[Saved entries]
==========
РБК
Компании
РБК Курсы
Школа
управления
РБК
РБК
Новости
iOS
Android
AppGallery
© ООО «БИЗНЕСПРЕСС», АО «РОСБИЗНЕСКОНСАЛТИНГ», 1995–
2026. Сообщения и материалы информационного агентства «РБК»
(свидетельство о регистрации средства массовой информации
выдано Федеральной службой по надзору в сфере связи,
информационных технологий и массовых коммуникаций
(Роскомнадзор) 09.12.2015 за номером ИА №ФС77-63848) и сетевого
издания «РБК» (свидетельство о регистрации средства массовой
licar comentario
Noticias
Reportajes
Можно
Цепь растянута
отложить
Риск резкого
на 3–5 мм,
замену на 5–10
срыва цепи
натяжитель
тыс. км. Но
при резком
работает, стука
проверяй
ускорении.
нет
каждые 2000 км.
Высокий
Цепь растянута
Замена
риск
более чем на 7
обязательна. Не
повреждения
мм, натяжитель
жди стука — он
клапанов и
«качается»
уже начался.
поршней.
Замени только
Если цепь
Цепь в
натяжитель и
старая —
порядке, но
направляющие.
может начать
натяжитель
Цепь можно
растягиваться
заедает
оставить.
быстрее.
==========
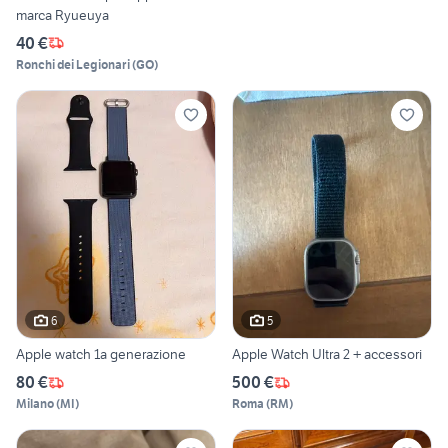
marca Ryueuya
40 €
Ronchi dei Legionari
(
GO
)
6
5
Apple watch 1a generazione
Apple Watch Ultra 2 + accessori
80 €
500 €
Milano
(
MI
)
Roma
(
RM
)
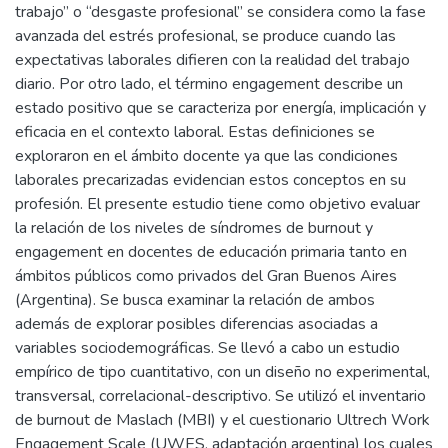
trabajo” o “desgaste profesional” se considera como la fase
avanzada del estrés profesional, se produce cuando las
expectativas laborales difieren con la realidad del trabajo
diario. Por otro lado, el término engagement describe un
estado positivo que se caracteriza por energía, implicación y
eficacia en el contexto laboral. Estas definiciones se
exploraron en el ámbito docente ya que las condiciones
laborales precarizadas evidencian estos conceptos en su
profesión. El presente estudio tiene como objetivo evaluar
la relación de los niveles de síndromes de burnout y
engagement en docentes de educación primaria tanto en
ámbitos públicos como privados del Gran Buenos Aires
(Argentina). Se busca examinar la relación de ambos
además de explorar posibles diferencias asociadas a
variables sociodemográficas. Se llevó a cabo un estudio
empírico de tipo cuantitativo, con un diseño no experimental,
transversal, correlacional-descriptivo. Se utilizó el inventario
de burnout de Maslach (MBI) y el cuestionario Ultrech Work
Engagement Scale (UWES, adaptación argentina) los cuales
==========
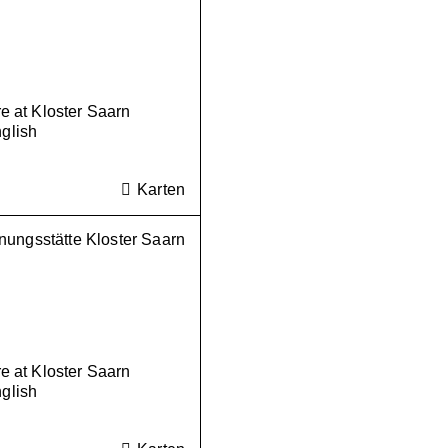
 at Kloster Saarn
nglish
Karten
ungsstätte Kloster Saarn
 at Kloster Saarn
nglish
==========
## Work item
Wherever a line holds the word "estudio", copy that line out of the entries above.

## Expected output
profesión. El presente estudio tiene como objetivo evaluar
variables sociodemográficas. Se llevó a cabo un estudio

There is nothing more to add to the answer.